◆ **Task**: A full, exact copy of the listing is needed, with images omitted.

[[ Supplied material open ]]

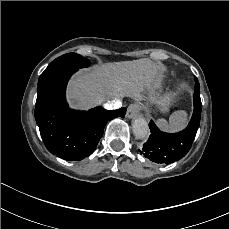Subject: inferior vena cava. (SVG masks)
Segmentation results:
<instances>
[{
  "mask_svg": "<svg viewBox=\"0 0 229 229\" xmlns=\"http://www.w3.org/2000/svg\"><path fill=\"white\" fill-rule=\"evenodd\" d=\"M118 104V101H107L105 104H104V108L107 109V110H112L116 107V105Z\"/></svg>",
  "mask_w": 229,
  "mask_h": 229,
  "instance_id": "obj_1",
  "label": "inferior vena cava"
}]
</instances>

[[ Supplied material closed ]]

◆ **Task solution**:
Subject: inferior vena cava. (SVG masks)
Segmentation results:
<instances>
[{
  "mask_svg": "<svg viewBox=\"0 0 229 229\" xmlns=\"http://www.w3.org/2000/svg\"><path fill=\"white\" fill-rule=\"evenodd\" d=\"M118 104V101H107L105 104H104V108L107 109V110H112L116 107V105Z\"/></svg>",
  "mask_w": 229,
  "mask_h": 229,
  "instance_id": "obj_1",
  "label": "inferior vena cava"
}]
</instances>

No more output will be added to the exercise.